Akibat Sering Berpakain Sexi, Waria di Ketapang Meresahkan Warga

Ulama dan Tokoh Masyarakat Kecamatan Ketapang, Kabupaten Sampang, Mendatangi Kantor Kecamatan Ketapang (Sumber Foto: Anaf)

Sampang – Ulama dan tokoh masyarakat (Tomas) menggelar pertemuan bersama Forum Koordinasi Pimpinan Kecamatan (Forkopimcam) bertempat di Kantor Kecamatan Ketapang, Kabupaten Sampang, Ketapang, Madura Jawa Timur, Senin (03/01/2022) kemarin.

Dalam pertemuan itu, para ulama dan tokoh masyarakat meminta kepada Camat Ketapang untuk mendata para Waria (Bencong) yang selama ini dinilai telah meresahkan masyarakat setempat dengan berapkaian yang sangat menyolok dan sexi seperti menyerupai wanita.

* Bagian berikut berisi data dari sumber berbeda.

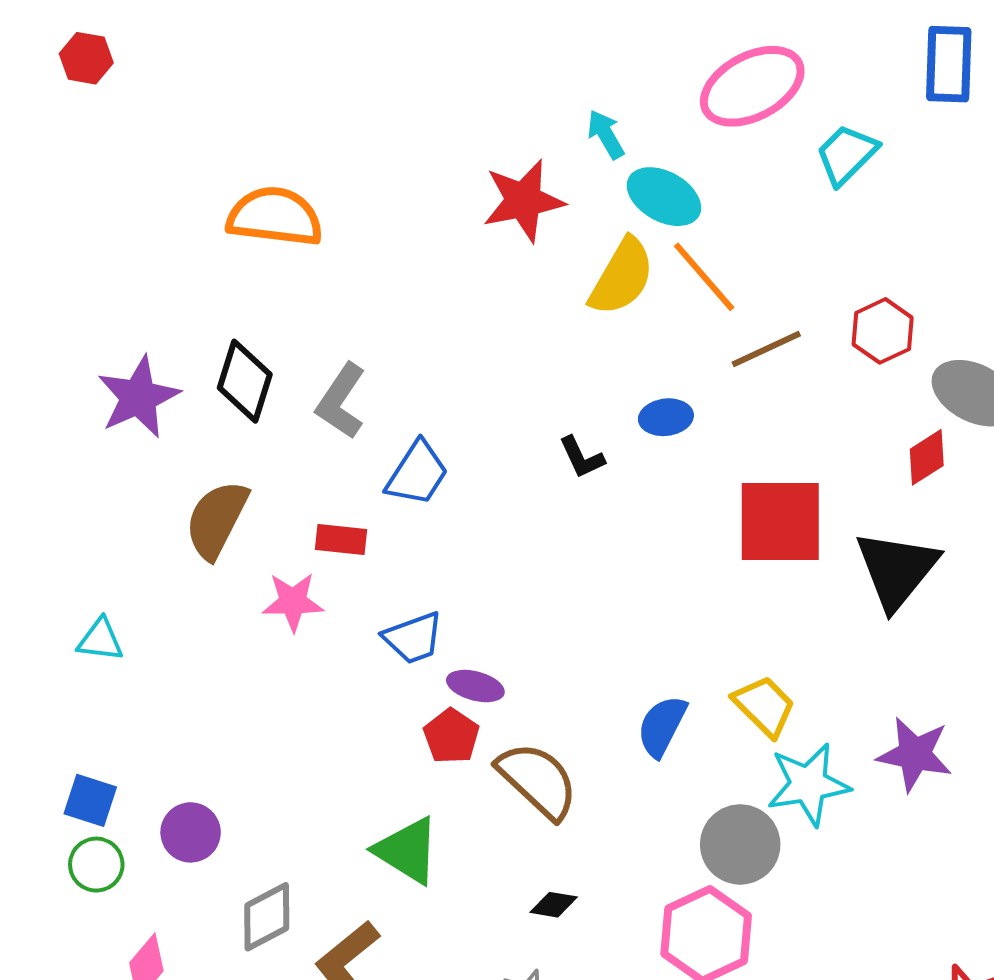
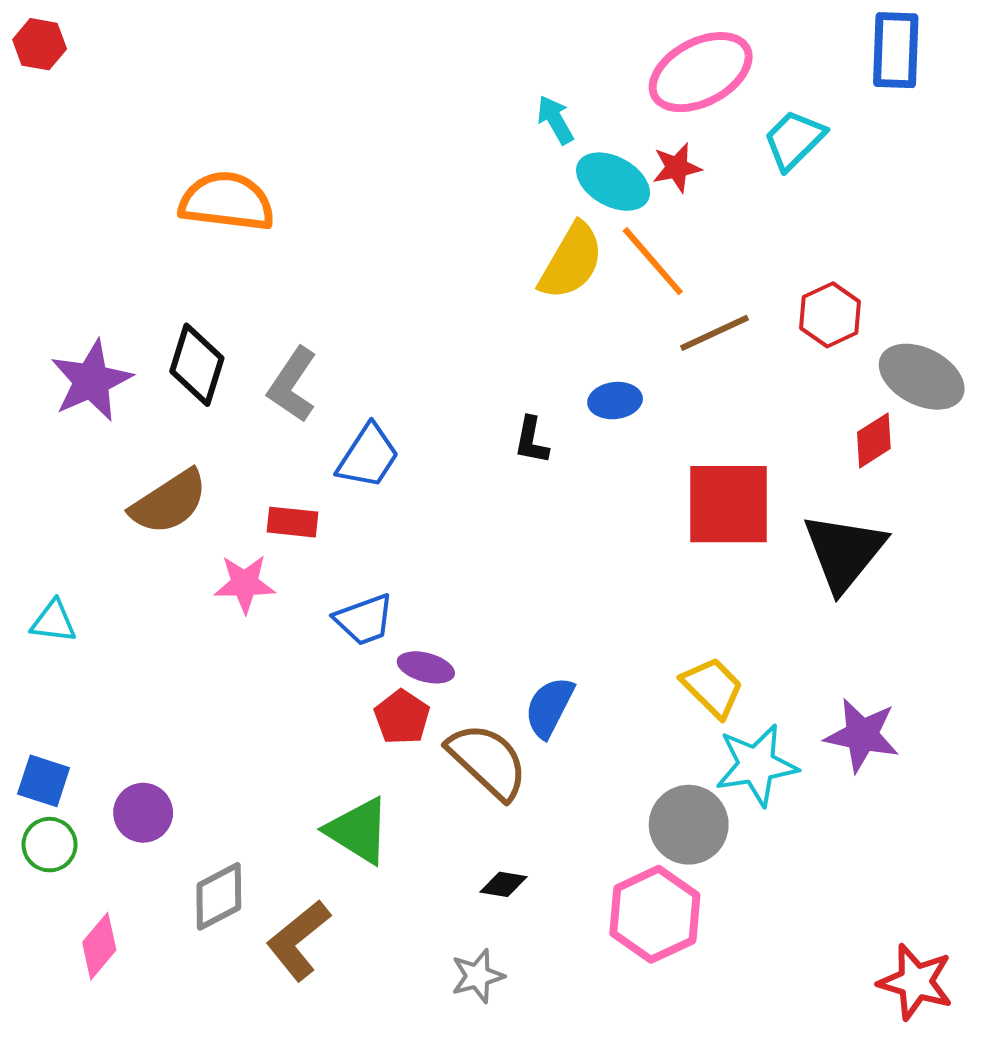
red star: (524, 201) -> (677, 168), moved, size x0.6
black L-shape: (582, 457) -> (531, 440), turned 36
brown semicircle: (217, 520) -> (169, 502), turned -150
blue semicircle: (662, 726) -> (549, 707), moved

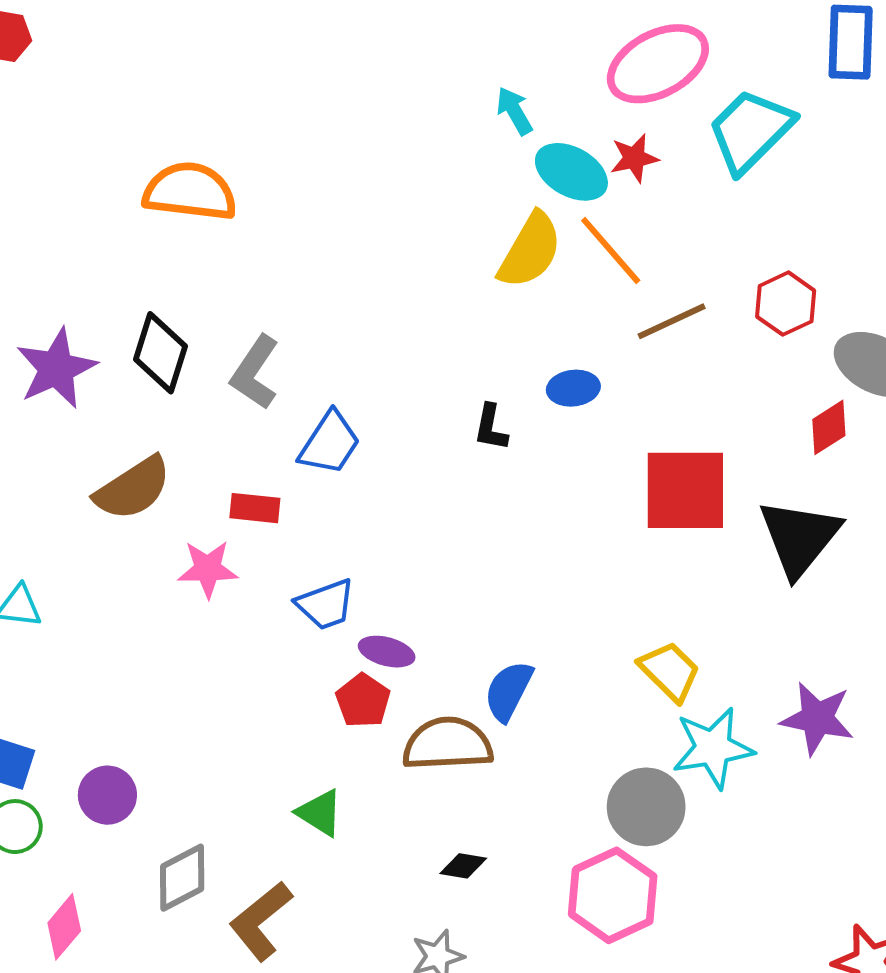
cyan trapezoid: (794, 140) -> (750, 131), size x1.4
brown semicircle: (488, 761) -> (448, 744), turned -46
green triangle: (358, 831) -> (320, 813), size x0.7

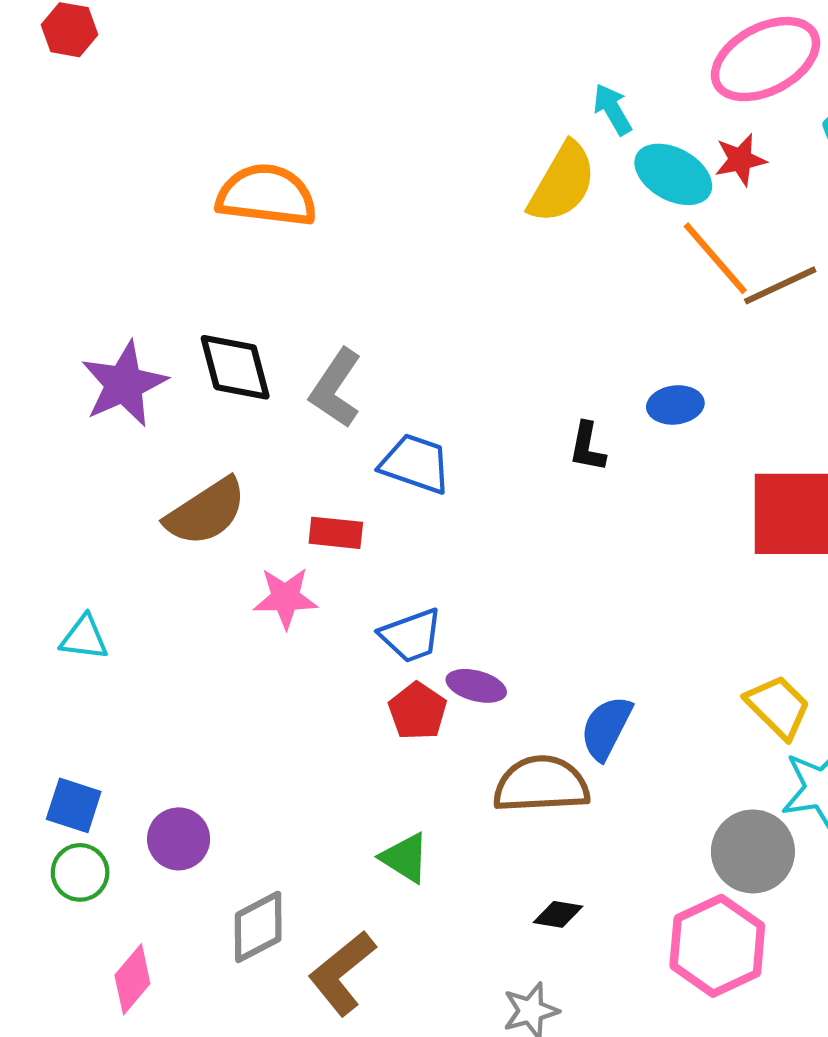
yellow semicircle: (530, 251) -> (562, 183), moved
brown line: (672, 321) -> (780, 285), moved
black diamond: (161, 353) -> (235, 367), turned -32
blue trapezoid: (330, 443) -> (415, 464), turned -104
red pentagon: (363, 701) -> (418, 711), moved

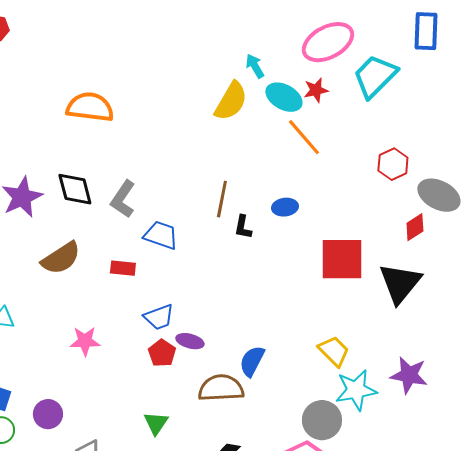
brown line: (780, 285) -> (222, 199), moved, turned -54
pink star: (285, 598) -> (85, 341), moved
green triangle: (405, 858) -> (156, 423), turned 32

Menurut KH. Nurul Tajalla, yang juga sebagai pengasuh Pondok Pesantren Fadhilatul Qur’an, Ketapang mengatakan, bahwa pihaknya meminta kepada Forkopimcam Kecamatan Ketapang segera untuk mendata keberadaan para waria yang menyolok dan merubah kodrat seperti wanita, bahkan meresahkan masyarakat setempat.

“Ini demi kebaikan masyarakat Ketapang. Kami para ulama siap untuk memberikan pembinaan secara islami kepada seluruh waria. Agar mereka bisa mengubah perilaku dan cara berpakaian yang selama ini sangat bertentangan dengan hukum syariat Islam,” katanya.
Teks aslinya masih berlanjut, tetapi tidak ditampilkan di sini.